Exercise aim ->
For this exercise, write out each entry below exactly as it reads.

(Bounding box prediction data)
—————

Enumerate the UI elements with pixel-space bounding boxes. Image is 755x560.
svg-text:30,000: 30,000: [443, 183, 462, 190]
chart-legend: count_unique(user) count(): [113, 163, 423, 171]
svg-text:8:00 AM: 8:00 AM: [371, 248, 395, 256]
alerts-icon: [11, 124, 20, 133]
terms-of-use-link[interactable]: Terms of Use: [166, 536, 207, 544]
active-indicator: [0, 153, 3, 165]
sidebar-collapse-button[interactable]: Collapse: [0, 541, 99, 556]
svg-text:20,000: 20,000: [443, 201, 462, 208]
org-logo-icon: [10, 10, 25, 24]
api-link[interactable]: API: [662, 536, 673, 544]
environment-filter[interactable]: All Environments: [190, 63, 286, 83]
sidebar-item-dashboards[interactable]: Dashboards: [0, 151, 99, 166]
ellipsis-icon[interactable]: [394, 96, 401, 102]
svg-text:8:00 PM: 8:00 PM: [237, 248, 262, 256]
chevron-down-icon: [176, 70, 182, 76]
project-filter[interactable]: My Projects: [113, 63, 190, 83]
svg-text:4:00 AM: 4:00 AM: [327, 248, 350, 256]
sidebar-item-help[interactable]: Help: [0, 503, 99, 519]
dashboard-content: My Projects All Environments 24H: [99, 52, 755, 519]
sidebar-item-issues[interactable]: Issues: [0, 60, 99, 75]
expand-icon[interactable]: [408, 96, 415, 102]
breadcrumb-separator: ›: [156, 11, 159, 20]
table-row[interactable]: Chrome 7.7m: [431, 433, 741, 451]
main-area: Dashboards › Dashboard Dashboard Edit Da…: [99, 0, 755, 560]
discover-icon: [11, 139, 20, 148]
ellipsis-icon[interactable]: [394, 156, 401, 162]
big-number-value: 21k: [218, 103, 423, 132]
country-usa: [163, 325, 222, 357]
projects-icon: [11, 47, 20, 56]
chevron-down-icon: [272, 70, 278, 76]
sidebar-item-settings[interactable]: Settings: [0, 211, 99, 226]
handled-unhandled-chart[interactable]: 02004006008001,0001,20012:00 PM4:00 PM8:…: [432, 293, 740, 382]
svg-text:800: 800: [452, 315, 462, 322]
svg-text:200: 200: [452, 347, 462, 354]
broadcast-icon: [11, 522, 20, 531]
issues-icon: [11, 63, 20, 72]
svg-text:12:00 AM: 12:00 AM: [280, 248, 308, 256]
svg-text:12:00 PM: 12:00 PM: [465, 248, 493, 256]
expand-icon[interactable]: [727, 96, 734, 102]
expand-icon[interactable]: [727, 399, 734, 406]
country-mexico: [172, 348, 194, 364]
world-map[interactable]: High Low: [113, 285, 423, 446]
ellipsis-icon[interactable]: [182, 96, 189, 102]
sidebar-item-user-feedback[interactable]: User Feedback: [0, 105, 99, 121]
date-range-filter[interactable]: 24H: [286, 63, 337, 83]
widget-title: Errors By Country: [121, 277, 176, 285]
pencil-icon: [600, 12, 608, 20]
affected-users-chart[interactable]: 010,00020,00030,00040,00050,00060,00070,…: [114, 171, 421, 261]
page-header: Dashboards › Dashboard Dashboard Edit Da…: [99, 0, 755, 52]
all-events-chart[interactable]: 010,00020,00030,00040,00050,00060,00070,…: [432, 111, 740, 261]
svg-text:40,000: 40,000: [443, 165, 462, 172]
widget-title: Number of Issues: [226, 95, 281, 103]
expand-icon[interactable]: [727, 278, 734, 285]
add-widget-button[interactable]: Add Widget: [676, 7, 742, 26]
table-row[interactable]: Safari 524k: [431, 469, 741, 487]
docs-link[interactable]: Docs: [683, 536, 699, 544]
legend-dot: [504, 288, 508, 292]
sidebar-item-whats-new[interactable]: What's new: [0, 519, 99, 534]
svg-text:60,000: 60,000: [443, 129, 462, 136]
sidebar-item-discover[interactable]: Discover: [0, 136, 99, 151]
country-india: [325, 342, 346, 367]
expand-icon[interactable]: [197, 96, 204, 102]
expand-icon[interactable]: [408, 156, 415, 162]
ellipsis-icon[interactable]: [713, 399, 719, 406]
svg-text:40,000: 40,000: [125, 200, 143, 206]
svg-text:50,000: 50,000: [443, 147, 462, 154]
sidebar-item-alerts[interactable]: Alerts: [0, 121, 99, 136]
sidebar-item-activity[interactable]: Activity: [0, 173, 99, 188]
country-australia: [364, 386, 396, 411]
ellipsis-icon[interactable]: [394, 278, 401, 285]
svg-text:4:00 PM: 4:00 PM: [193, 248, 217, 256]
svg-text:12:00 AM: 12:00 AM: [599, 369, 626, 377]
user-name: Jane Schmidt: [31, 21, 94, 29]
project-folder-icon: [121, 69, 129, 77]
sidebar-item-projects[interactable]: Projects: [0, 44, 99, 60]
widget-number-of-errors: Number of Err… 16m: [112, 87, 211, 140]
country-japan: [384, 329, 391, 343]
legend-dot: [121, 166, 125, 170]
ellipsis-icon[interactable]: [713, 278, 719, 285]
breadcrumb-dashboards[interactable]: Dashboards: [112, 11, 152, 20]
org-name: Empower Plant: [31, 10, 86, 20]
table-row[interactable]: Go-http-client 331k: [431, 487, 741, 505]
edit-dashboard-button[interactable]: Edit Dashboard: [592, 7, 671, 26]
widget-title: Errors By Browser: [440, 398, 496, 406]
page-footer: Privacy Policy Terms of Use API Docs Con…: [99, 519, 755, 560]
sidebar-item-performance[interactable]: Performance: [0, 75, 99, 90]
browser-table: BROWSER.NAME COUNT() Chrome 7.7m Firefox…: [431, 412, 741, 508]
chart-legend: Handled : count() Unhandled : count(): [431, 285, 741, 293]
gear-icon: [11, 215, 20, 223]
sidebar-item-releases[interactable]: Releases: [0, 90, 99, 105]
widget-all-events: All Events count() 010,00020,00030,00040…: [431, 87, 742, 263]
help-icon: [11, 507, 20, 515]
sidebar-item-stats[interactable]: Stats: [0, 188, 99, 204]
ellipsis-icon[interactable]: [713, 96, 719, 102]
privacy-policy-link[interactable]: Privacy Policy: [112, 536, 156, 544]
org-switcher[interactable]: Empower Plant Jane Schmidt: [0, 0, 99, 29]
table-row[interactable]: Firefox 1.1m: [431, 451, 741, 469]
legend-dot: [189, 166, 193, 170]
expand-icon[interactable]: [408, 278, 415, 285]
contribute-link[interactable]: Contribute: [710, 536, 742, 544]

—————

Task result ->
Enumerate the UI elements with pixel-space bounding boxes. Image is 755x560.
svg-text:30,000: 30,000: [443, 183, 462, 190]
chart-legend: count_unique(user) count(): [113, 163, 423, 171]
svg-text:8:00 AM: 8:00 AM: [371, 248, 395, 256]
alerts-icon: [11, 124, 20, 133]
terms-of-use-link[interactable]: Terms of Use: [166, 536, 207, 544]
active-indicator: [0, 153, 3, 165]
sidebar-collapse-button[interactable]: Collapse: [0, 541, 99, 556]
svg-text:20,000: 20,000: [443, 201, 462, 208]
org-logo-icon: [10, 10, 25, 24]
api-link[interactable]: API: [662, 536, 673, 544]
environment-filter[interactable]: All Environments: [190, 63, 286, 83]
sidebar-item-dashboards[interactable]: Dashboards: [0, 151, 99, 166]
ellipsis-icon[interactable]: [394, 96, 401, 102]
svg-text:8:00 PM: 8:00 PM: [237, 248, 262, 256]
chevron-down-icon: [176, 70, 182, 76]
project-filter[interactable]: My Projects: [113, 63, 190, 83]
svg-text:4:00 AM: 4:00 AM: [327, 248, 350, 256]
sidebar-item-help[interactable]: Help: [0, 503, 99, 519]
dashboard-content: My Projects All Environments 24H: [99, 52, 755, 519]
sidebar-item-issues[interactable]: Issues: [0, 60, 99, 75]
expand-icon[interactable]: [408, 96, 415, 102]
breadcrumb-separator: ›: [156, 11, 159, 20]
table-row[interactable]: Chrome 7.7m: [431, 433, 741, 451]
main-area: Dashboards › Dashboard Dashboard Edit Da…: [99, 0, 755, 560]
discover-icon: [11, 139, 20, 148]
ellipsis-icon[interactable]: [394, 156, 401, 162]
big-number-value: 21k: [218, 103, 423, 132]
country-usa: [163, 325, 222, 357]
projects-icon: [11, 47, 20, 56]
chevron-down-icon: [272, 70, 278, 76]
sidebar-item-settings[interactable]: Settings: [0, 211, 99, 226]
handled-unhandled-chart[interactable]: 02004006008001,0001,20012:00 PM4:00 PM8:…: [432, 293, 740, 382]
svg-text:800: 800: [452, 315, 462, 322]
svg-text:200: 200: [452, 347, 462, 354]
broadcast-icon: [11, 522, 20, 531]
issues-icon: [11, 63, 20, 72]
svg-text:12:00 AM: 12:00 AM: [280, 248, 308, 256]
svg-text:12:00 PM: 12:00 PM: [465, 248, 493, 256]
expand-icon[interactable]: [727, 96, 734, 102]
expand-icon[interactable]: [727, 399, 734, 406]
country-mexico: [172, 348, 194, 364]
world-map[interactable]: High Low: [113, 285, 423, 446]
ellipsis-icon[interactable]: [182, 96, 189, 102]
sidebar-item-user-feedback[interactable]: User Feedback: [0, 105, 99, 121]
date-range-filter[interactable]: 24H: [286, 63, 337, 83]
widget-title: Errors By Country: [121, 277, 176, 285]
pencil-icon: [600, 12, 608, 20]
affected-users-chart[interactable]: 010,00020,00030,00040,00050,00060,00070,…: [114, 171, 421, 261]
page-header: Dashboards › Dashboard Dashboard Edit Da…: [99, 0, 755, 52]
all-events-chart[interactable]: 010,00020,00030,00040,00050,00060,00070,…: [432, 111, 740, 261]
svg-text:40,000: 40,000: [443, 165, 462, 172]
widget-title: Number of Issues: [226, 95, 281, 103]
expand-icon[interactable]: [727, 278, 734, 285]
add-widget-button[interactable]: Add Widget: [676, 7, 742, 26]
table-row[interactable]: Safari 524k: [431, 469, 741, 487]
docs-link[interactable]: Docs: [683, 536, 699, 544]
legend-dot: [504, 288, 508, 292]
sidebar-item-whats-new[interactable]: What's new: [0, 519, 99, 534]
svg-text:60,000: 60,000: [443, 129, 462, 136]
sidebar-item-discover[interactable]: Discover: [0, 136, 99, 151]
country-india: [325, 342, 346, 367]
expand-icon[interactable]: [197, 96, 204, 102]
expand-icon[interactable]: [408, 156, 415, 162]
ellipsis-icon[interactable]: [713, 399, 719, 406]
svg-text:40,000: 40,000: [125, 200, 143, 206]
svg-text:50,000: 50,000: [443, 147, 462, 154]
sidebar-item-alerts[interactable]: Alerts: [0, 121, 99, 136]
sidebar-item-activity[interactable]: Activity: [0, 173, 99, 188]
country-australia: [364, 386, 396, 411]
ellipsis-icon[interactable]: [394, 278, 401, 285]
svg-text:4:00 PM: 4:00 PM: [193, 248, 217, 256]
svg-text:12:00 AM: 12:00 AM: [599, 369, 626, 377]
user-name: Jane Schmidt: [31, 21, 94, 29]
project-folder-icon: [121, 69, 129, 77]
sidebar-item-projects[interactable]: Projects: [0, 44, 99, 60]
widget-number-of-errors: Number of Err… 16m: [112, 87, 211, 140]
country-japan: [384, 329, 391, 343]
legend-dot: [121, 166, 125, 170]
ellipsis-icon[interactable]: [713, 278, 719, 285]
breadcrumb-dashboards[interactable]: Dashboards: [112, 11, 152, 20]
org-name: Empower Plant: [31, 10, 86, 20]
table-row[interactable]: Go-http-client 331k: [431, 487, 741, 505]
edit-dashboard-button[interactable]: Edit Dashboard: [592, 7, 671, 26]
widget-title: Errors By Browser: [440, 398, 496, 406]
page-footer: Privacy Policy Terms of Use API Docs Con…: [99, 519, 755, 560]
sidebar-item-performance[interactable]: Performance: [0, 75, 99, 90]
browser-table: BROWSER.NAME COUNT() Chrome 7.7m Firefox…: [431, 412, 741, 508]
chart-legend: Handled : count() Unhandled : count(): [431, 285, 741, 293]
gear-icon: [11, 215, 20, 223]
sidebar-item-releases[interactable]: Releases: [0, 90, 99, 105]
widget-all-events: All Events count() 010,00020,00030,00040…: [431, 87, 742, 263]
help-icon: [11, 507, 20, 515]
sidebar-item-stats[interactable]: Stats: [0, 188, 99, 204]
ellipsis-icon[interactable]: [713, 96, 719, 102]
privacy-policy-link[interactable]: Privacy Policy: [112, 536, 156, 544]
org-switcher[interactable]: Empower Plant Jane Schmidt: [0, 0, 99, 29]
table-row[interactable]: Firefox 1.1m: [431, 451, 741, 469]
legend-dot: [189, 166, 193, 170]
expand-icon[interactable]: [408, 278, 415, 285]
contribute-link[interactable]: Contribute: [710, 536, 742, 544]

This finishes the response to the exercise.